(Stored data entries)
________________________
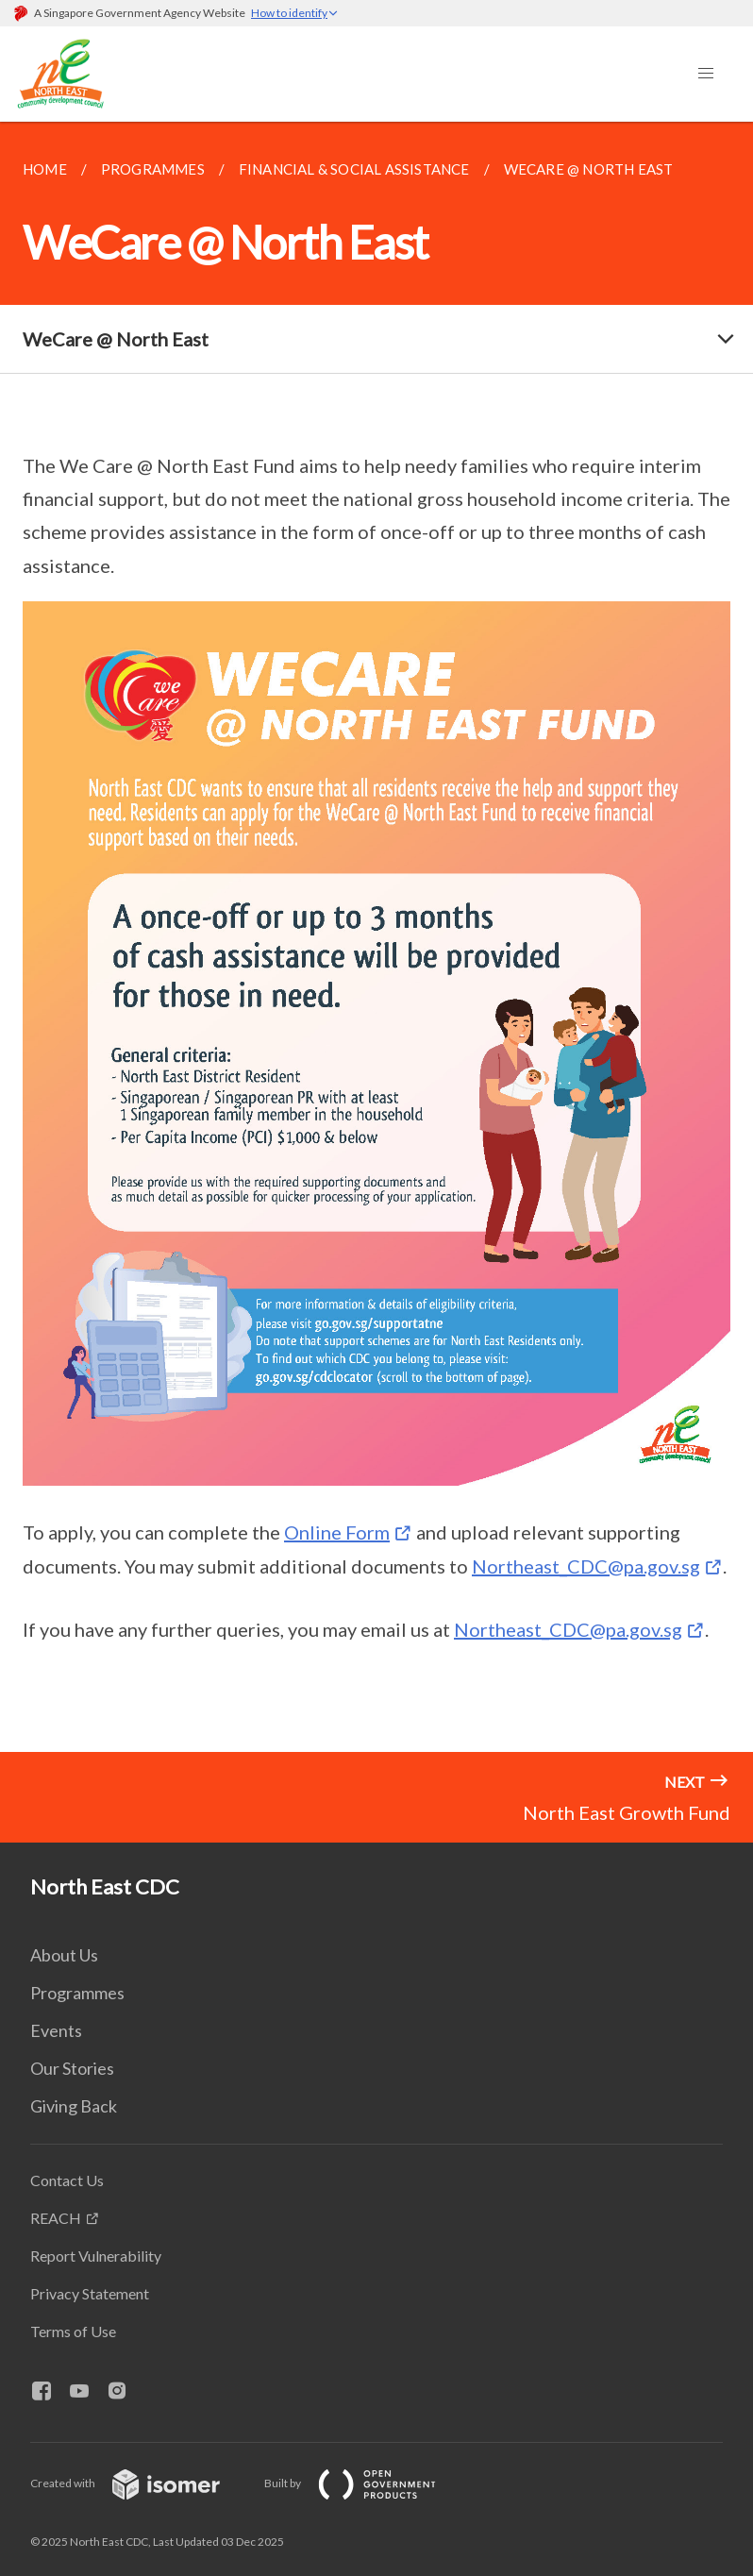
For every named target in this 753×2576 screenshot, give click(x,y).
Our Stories (72, 2068)
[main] (376, 937)
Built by (365, 2483)
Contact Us (67, 2180)
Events (56, 2030)
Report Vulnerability (95, 2256)
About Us (64, 1955)
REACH (55, 2218)
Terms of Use (73, 2331)
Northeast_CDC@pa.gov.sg (586, 1566)
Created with (140, 2483)
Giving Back (73, 2106)
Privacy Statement (89, 2293)
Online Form (337, 1532)
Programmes (77, 1992)
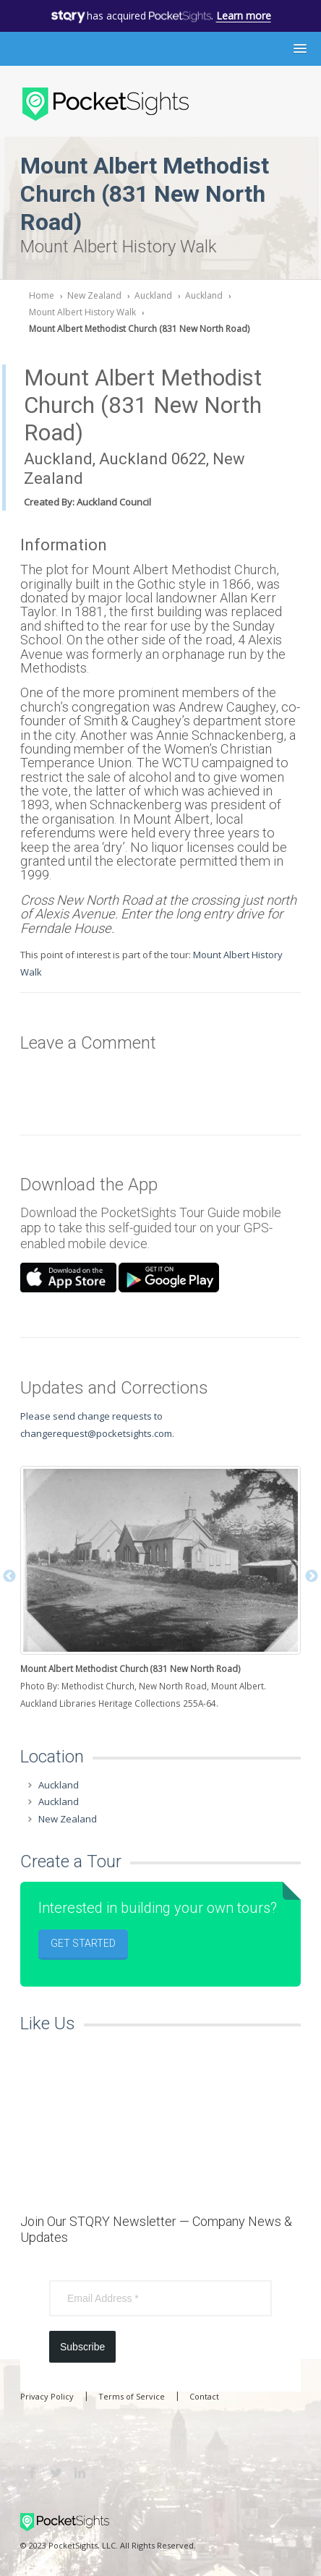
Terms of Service (131, 2396)
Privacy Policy (47, 2396)
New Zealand (94, 295)
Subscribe (82, 2347)
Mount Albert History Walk (82, 312)
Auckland (153, 295)
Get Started (83, 1943)
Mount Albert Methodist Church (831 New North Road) (139, 329)
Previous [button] (9, 1576)
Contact (204, 2396)
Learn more (243, 15)
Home (41, 295)
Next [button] (311, 1576)
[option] (160, 1589)
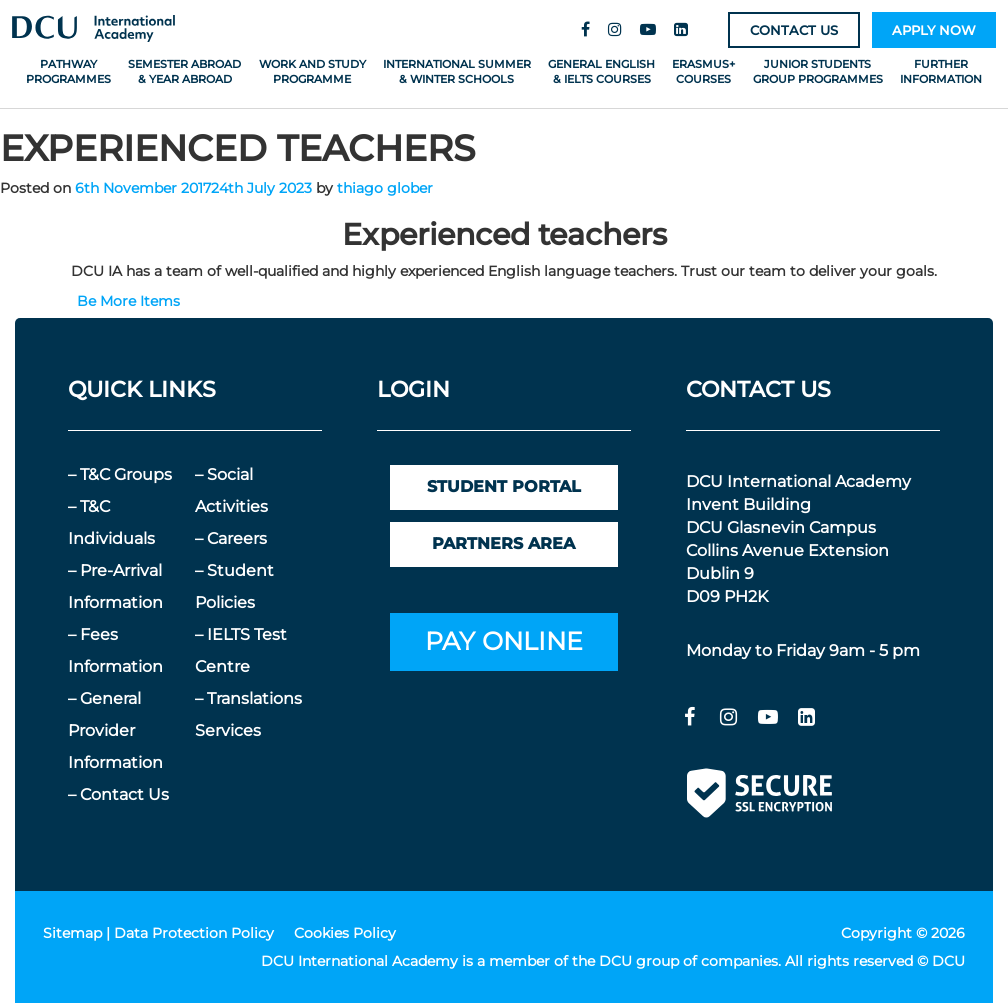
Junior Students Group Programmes (818, 71)
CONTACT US (794, 30)
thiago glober (385, 188)
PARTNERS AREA (503, 543)
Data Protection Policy (194, 933)
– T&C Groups (120, 474)
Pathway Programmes (68, 71)
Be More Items (128, 301)
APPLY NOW (934, 30)
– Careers (231, 538)
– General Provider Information (115, 730)
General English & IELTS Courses (601, 71)
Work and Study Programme (312, 71)
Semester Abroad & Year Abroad (184, 71)
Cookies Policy (345, 933)
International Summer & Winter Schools (457, 71)
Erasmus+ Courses (703, 71)
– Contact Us (118, 794)
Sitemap (72, 933)
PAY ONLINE (504, 641)
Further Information (941, 71)
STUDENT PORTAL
________________________
WHAT THE TASK REQUIRES → What do the entries above read from the line containing "Privacy Statement (89, 2293)" through the line containing "Get Started (83, 1943)"? Output those lines exactly, both ends included, with the pictures left out.

EXERCISE RESPONSE →
Privacy Statement (89, 2293)
Online Form (337, 1532)
Programmes (77, 1992)
Terms of Service (131, 2396)
Privacy Policy (47, 2396)
New Zealand (94, 295)
Subscribe (82, 2347)
Mount Albert History Walk (82, 312)
Auckland (153, 295)
Get Started (83, 1943)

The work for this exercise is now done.